SUPPLIED RECORDS.
^^^^

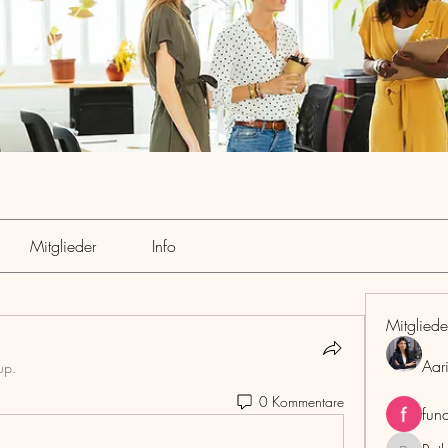
Mitglieder
Info
Mitgliede
Aar
up.
0 Kommentare
fun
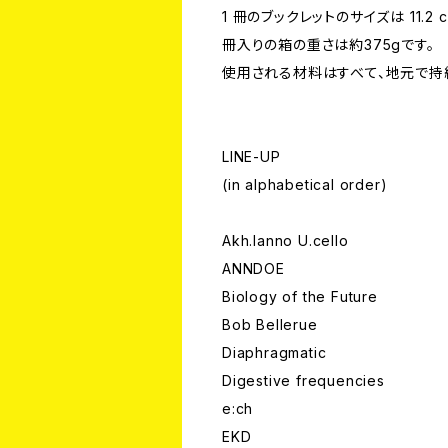
1 冊のブックレットのサイズは 11.2 cm
冊入りの箱の重さは約375gです。
使用される材料はすべて、地元で持
LINE-UP
(in alphabetical order)
Akh.Ianno U.cello
ANNDOE
Biology of the Future
Bob Bellerue
Diaphragmatic
Digestive frequencies
e:ch
EKD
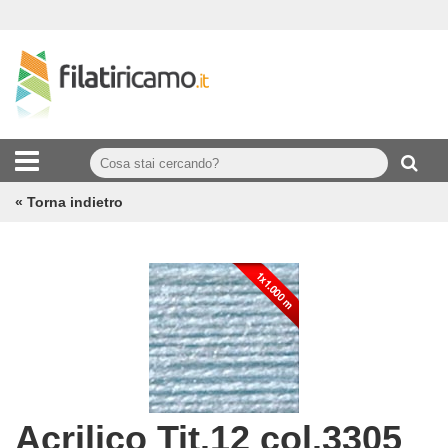
« Torna indietro
Acrilico Tit.12 col.3305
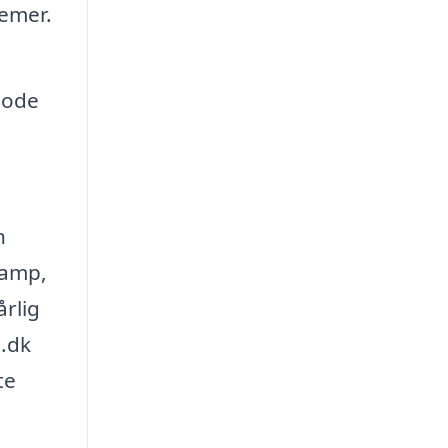
lemer.
 gode
n
damp,
årlig
b.dk
te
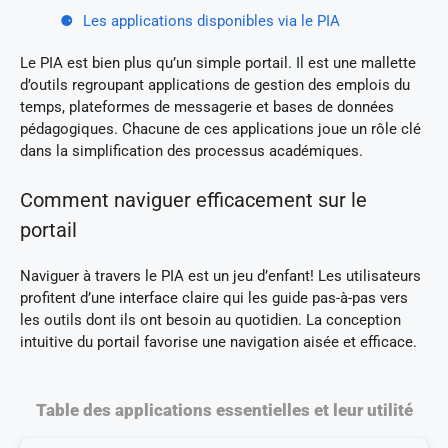
Les applications disponibles via le PIA
Le PIA est bien plus qu’un simple portail. Il est une mallette
d’outils regroupant applications de gestion des emplois du
temps, plateformes de messagerie et bases de données
pédagogiques. Chacune de ces applications joue un rôle clé
dans la simplification des processus académiques.
Comment naviguer efficacement sur le
portail
Naviguer à travers le PIA est un jeu d’enfant! Les utilisateurs
profitent d’une interface claire qui les guide pas-à-pas vers
les outils dont ils ont besoin au quotidien. La conception
intuitive du portail favorise une navigation aisée et efficace.
Table des applications essentielles et leur utilité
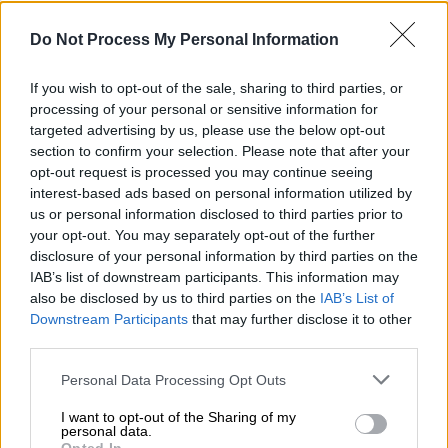
αριθμός των επιβατών.
Do Not Process My Personal Information
Το αεροπλάνο
Cessna 551
, ειδικότερα, που
ήταν εγγεγραμμένο στην Αυστρία πετούσε
If you wish to opt-out of the sale, sharing to third parties, or
από τη Χερέθ στη νότια Ισπανία, από όπου
processing of your personal or sensitive information for
targeted advertising by us, please use the below opt-out
απογειώθηκε στις
15:56 ώρα Ελλάδας
χωρίς
section to confirm your selection. Please note that after your
καθορισμένο προορισμό, σύμφωνα με τον
opt-out request is processed you may continue seeing
ιστότοπο FlightRadar24.
interest-based ads based on personal information utilized by
us or personal information disclosed to third parties prior to
your opt-out. You may separately opt-out of the further
Γύρισε δύο φορές, στο
Παρίσι και την
disclosure of your personal information by third parties on the
Κολωνία,
προτού κατευθυνθεί ίσια πάνω από
IAB’s list of downstream participants. This information may
τη Βαλτική, περνώντας κοντά από το
also be disclosed by us to third parties on the
IAB’s List of
σουηδικό νησί Γκότλαντ. Στις 20:37
Downstream Participants
that may further disclose it to other
third parties.
καταγράφηκε από τον ιστότοπο να χάνει
γρήγορα ταχύτητα και ύψος.
Please note that this website/app uses one or more Google
Personal Data Processing Opt Outs
services and may gather and store information including but
«Μάθαμε ότι το αεροπλάνο συνετρίβη (στον
not limited to your visit or usage behaviour. You may click to
I want to opt-out of the Sharing of my
personal data.
ωκεανό) βόρεια-δυτικά της πόλης
grant or deny consent to Google and its third-party tags to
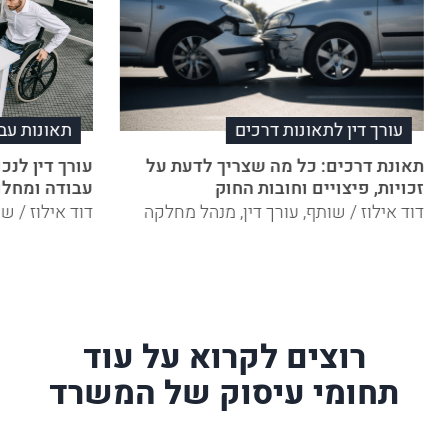
עורך דין לתאונות דרכים
תאונות עב
תאונת דרכים: כל מה שצריך לדעת על
עורך דין לנ
זכויות, פיצויים וחובות החוק
עבודה ומחלו
דוד אילוז / שותף, עורך דין, מנהל מחלקה
דוד אילוז / ש
רוצים לקרוא על עוד
תחומי עיסוק של המשרד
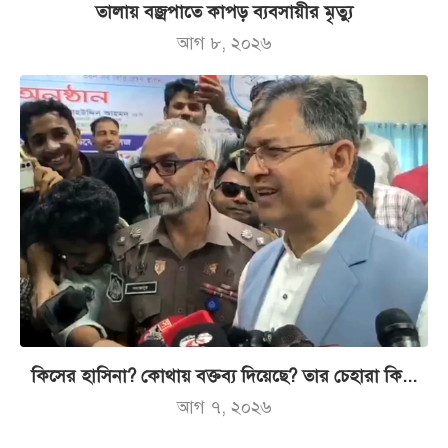
তালায় বজ্রপাতে কাপড় ব্যবসায়ীর মৃত্যু
আগ ৮, ২০২৬
কিসের হাসিনা? কোথায় বক্তব্য দিয়েছে? তার চেহারা কি...
আগ ৭, ২০২৬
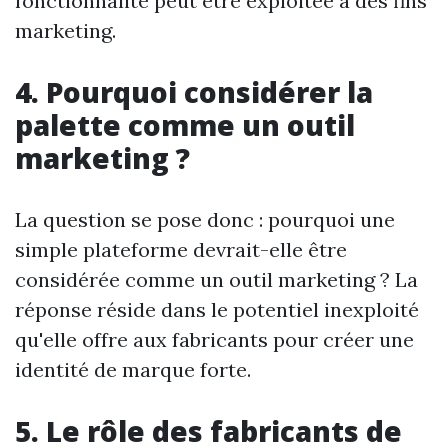
fonctionnalité peut être exploitée à des fins
marketing.
4. Pourquoi considérer la
palette comme un outil
marketing ?
La question se pose donc : pourquoi une
simple plateforme devrait-elle être
considérée comme un outil marketing ? La
réponse réside dans le potentiel inexploité
qu'elle offre aux fabricants pour créer une
identité de marque forte.
5. Le rôle des fabricants de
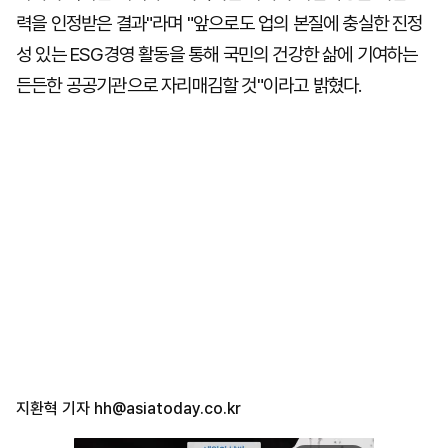
력을 인정받은 결과"라며 "앞으로도 업의 본질에 충실한 진정
성 있는 ESG경영 활동을 통해 국민의 건강한 삶에 기여하는
든든한 공공기관으로 자리매김할 것"이라고 밝혔다.
지환혁 기자
hh@asiatoday.co.kr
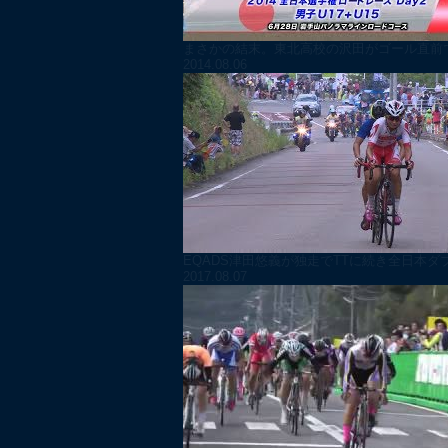
まさかの結末。東北高校の沢田がゴール直前で
2014.08.06
EQADS津田悠義が独走でTTに続き全日本ダブ
2017.08.07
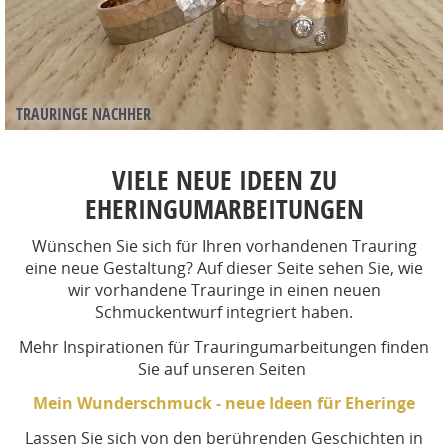
TRAURINGE NACHHER
VIELE NEUE IDEEN ZU
EHERINGUMARBEITUNGEN
Wünschen Sie sich für Ihren vorhandenen Trauring
eine neue Gestaltung? Auf dieser Seite sehen Sie, wie
wir vorhandene Trauringe in einen neuen
Schmuckentwurf integriert haben.
Mehr Inspirationen für Trauringumarbeitungen finden
Sie auf unseren Seiten
Mein Wunderschmuck - neue Ideen für Eheringe
Lassen Sie sich von den berührenden Geschichten in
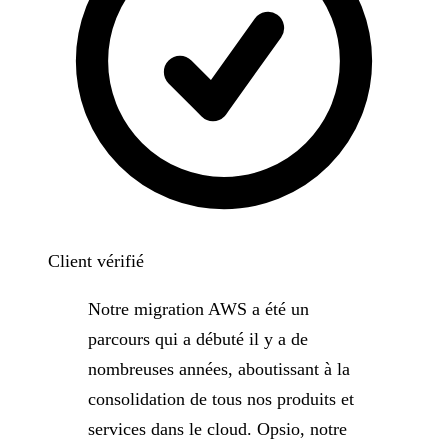
Client vérifié
Notre migration AWS a été un
parcours qui a débuté il y a de
nombreuses années, aboutissant à la
consolidation de tous nos produits et
services dans le cloud. Opsio, notre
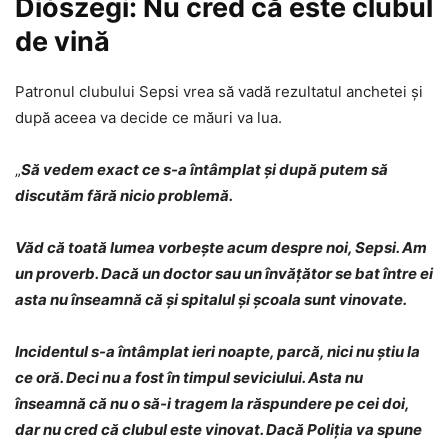
Diószegi: Nu cred că este clubul
de vină
Patronul clubului Sepsi vrea să vadă rezultatul anchetei și
după aceea va decide ce măuri va lua.
„
Să vedem exact ce s-a întâmplat și după putem să
discutăm fără nicio problemă.
Văd că toată lumea vorbește acum despre noi, Sepsi. Am
un proverb. Dacă un doctor sau un învățător se bat între ei
asta nu înseamnă că și spitalul și școala sunt vinovate.
Incidentul s-a întâmplat ieri noapte, parcă, nici nu știu la
ce oră. Deci nu a fost în timpul seviciului. Asta nu
înseamnă că nu o să-i tragem la răspundere pe cei doi,
dar nu cred că clubul este vinovat. Dacă Poliția va spune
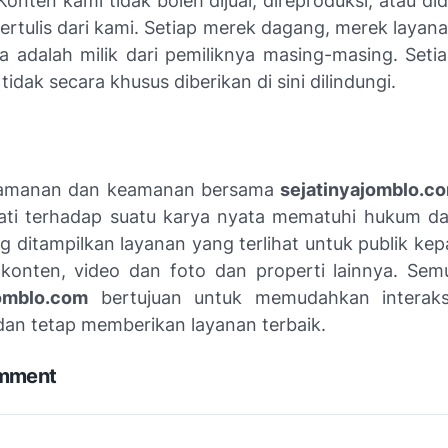
Konten kami tidak boleh dijual, direproduksi, atau did
tertulis dari kami. Setiap merek dagang, merek layan
ga adalah milik dari pemiliknya masing-masing. Setia
 tidak secara khusus diberikan di sini dilindungi.
amanan dan keamanan bersama
sejatinyajomblo.c
ti terhadap suatu karya nyata mematuhi hukum da
g ditampilkan layanan yang terlihat untuk publik ke
 konten, video dan foto dan properti lainnya. Semu
jomblo.com
bertujuan untuk memudahkan interaks
an tetap memberikan layanan terbaik.
omment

^^^^

TO DO. Only the lines containing the string "cred" are needed; pull them out of the records.

YOUR RESPONSE.
Diószegi: Nu cred că este clubul
dar nu cred că clubul este vinovat. Dacă Poliția va spune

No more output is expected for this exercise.